Classical Music Album Review: Violinist Randall Goosby Plays Concertos by Max Bruch and Florence Price

By Jonathan Blumhofer

Randall Goosby’s sophomore album proves that the violinist is the real deal.

There’s no doubt that Randall Goosby is an artist to watch. The violinist’s sophomore album (on Decca), which pairs concertos by Max Bruch and Florence Price, demonstrates all the technical and expressive qualities evinced on his debut recording, Roots: playing that’s note-perfect, directly expressive, never overwrought, and smartly shaped. This guy’s the real deal.

His performance of the Bruch G-minor Concerto is old school in all the best ways. Goosby’s playing is consistently fluent and lyrical. Rhythmically, he’s on point but never to the point of aggression or losing touch with the music’s dancing impetus — which comes across most impressively in his ebullient account of the finale.

Tonally, Goosby’s playing is sweet without becoming cloying. The rhapsodic opening is ever fervent and the Adagio sings with clear-eyed beauty. Taken with the limber, energetic, well-balanced accompaniments of the Philadelphia Orchestra led by Yannick-Nézet Séguin, this is as inviting a Bruch First Concerto as we’ve seen in recent years.

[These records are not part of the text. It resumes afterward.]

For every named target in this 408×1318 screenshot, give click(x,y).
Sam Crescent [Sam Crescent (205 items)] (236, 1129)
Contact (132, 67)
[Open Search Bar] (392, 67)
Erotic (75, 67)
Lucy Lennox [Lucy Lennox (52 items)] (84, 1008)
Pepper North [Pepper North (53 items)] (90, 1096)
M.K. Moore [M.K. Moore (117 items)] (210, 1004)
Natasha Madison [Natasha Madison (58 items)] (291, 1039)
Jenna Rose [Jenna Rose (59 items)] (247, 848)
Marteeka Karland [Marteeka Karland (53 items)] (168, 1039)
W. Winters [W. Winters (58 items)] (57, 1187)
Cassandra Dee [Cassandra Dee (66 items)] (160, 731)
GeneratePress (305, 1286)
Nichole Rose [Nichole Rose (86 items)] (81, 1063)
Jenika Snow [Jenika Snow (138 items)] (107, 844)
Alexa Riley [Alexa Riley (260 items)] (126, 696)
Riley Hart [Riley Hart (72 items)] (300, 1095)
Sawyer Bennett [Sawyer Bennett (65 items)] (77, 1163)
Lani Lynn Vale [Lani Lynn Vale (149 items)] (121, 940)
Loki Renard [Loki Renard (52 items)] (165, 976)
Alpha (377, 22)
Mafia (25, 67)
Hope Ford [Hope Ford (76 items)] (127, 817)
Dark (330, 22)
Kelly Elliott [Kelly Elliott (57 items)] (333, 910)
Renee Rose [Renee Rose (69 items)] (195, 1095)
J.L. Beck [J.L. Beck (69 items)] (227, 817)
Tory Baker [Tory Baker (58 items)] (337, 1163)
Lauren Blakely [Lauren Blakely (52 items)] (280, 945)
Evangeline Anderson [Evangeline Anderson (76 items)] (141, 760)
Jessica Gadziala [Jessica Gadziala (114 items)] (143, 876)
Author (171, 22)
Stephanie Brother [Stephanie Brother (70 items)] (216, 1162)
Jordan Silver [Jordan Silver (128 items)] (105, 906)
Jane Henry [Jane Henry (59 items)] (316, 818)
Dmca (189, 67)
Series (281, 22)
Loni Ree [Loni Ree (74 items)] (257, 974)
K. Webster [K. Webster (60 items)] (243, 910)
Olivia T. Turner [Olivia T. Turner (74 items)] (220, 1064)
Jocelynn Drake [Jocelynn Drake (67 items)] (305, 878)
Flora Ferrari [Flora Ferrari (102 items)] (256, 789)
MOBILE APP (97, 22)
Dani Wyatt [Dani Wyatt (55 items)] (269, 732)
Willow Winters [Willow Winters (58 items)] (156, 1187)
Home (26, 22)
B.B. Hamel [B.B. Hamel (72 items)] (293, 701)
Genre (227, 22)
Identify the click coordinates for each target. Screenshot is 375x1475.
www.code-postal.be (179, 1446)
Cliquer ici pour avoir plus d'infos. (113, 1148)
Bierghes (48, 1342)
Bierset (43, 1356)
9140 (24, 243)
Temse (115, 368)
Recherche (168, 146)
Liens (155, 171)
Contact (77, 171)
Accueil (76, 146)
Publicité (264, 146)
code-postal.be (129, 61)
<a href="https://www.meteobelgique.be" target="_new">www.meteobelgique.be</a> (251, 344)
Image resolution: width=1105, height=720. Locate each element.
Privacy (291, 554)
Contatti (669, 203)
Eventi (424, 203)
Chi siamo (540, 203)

A similar approach marks Goosby’s and the Philadelphians’ approach to the Price selections, although here the musical results are more mixed. Indeed, the recent Price renaissance is, in some ways, vindicating W. W. Jacobs’s maxim to be careful what you wish for: a compelling personal story doesn’t necessarily result in great symphonic music, and shortcomings that might be excused in performances (and recordings) by non-top-tier musicians are harder to overlook when artists of the present caliber take up these works.

So it goes with Price’s Violin Concerto No. 1, a score that simply doesn’t justify itself. The structure is bloated and unwieldy, the melodic writing second rate, and the solo part proves only fitfully engaging. What’s more, the music’s echoes of and allusions to the Tchaikovsky Concerto help it not a bit: those only serve to highlight its peripatetic form, choppy phrasings, and lack of memorable tunes.

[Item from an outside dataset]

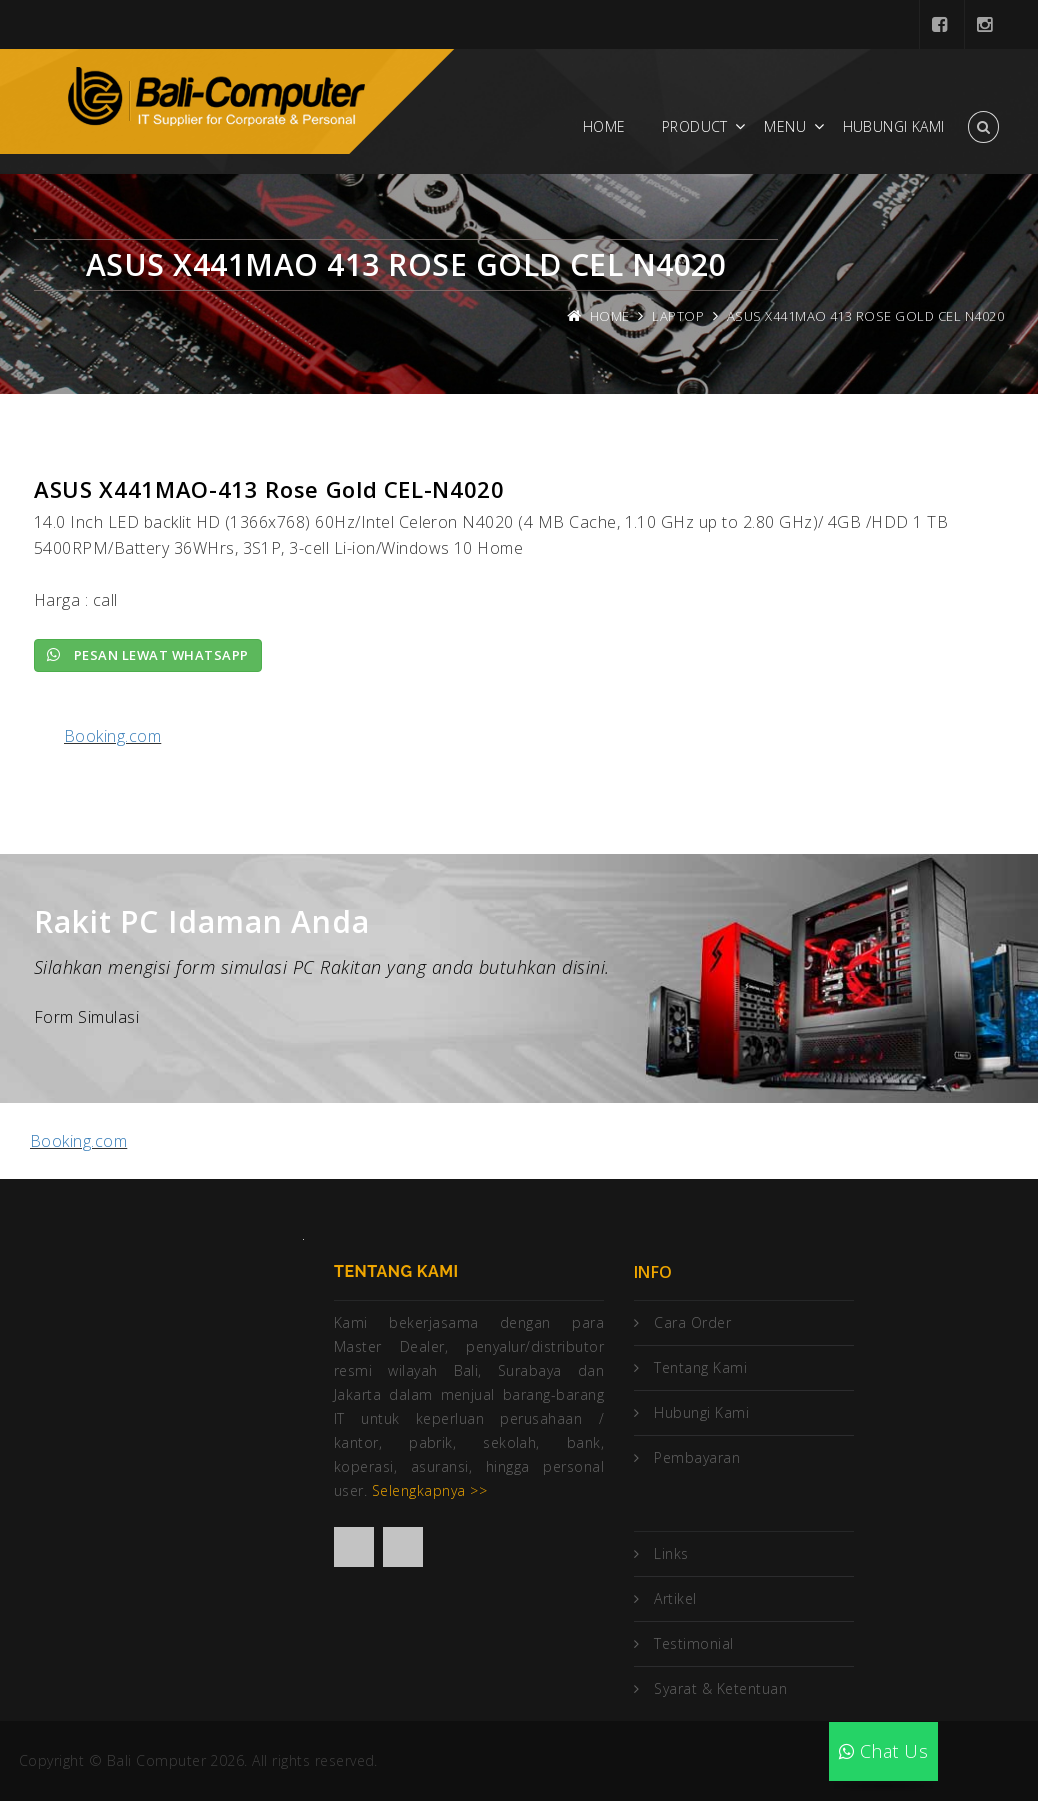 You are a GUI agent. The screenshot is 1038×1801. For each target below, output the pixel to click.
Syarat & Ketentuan (720, 1688)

Better is the Concerto No. 2, which Price completed a few months before her untimely death in 1953. True, there are still echoes of Tchaikovsky in it. But the music’s compacted architecture (everything’s compressed into about 15 minutes) supplies a welcome focus. What’s more, the solo part is far more idiomatic and showier than her earlier effort in the genre. If the composer’s issues with pacing and transitions remain problematic, her ear for instrumental color and an ability to find the apt melodic line tend to win out.

Either way, there’s nothing to complain about in Goosby’s performances (or that of the Philadelphians). True, the Concerto No. 1 lumbers along; mercifully, its wholly unnecessary first-movement exposition repeat is skipped. But in the Second, the Korngold-esque quality of some of Price’s writing shines through. To be sure, in this, as in the arrangement of her song “Adoration,” which serves as filler, Goosby, Nézet-Séguin, and the orchestra sound as satisfying as such combinations get.

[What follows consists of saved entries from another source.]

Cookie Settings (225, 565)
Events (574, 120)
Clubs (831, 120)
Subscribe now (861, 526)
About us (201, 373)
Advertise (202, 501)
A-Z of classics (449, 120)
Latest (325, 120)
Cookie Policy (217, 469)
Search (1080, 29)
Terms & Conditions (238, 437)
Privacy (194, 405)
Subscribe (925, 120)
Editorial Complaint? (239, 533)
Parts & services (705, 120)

Jonathan Blumhofer is a composer and violist who has been active in the greater Boston area since 2004. His music has received numerous awards and been performed by various ensembles, including the American Composers Orchestra, Kiev Philharmonic, Camerata Chicago, Xanthos Ensemble, and Juventas New Music Group. Since receiving his doctorate from Boston University in 2010, Jon has taught at Clark University, Worcester Polytechnic Institute, and online for the University of Phoenix, in addition to writing music criticism for the Worcester Telegram & Gazette.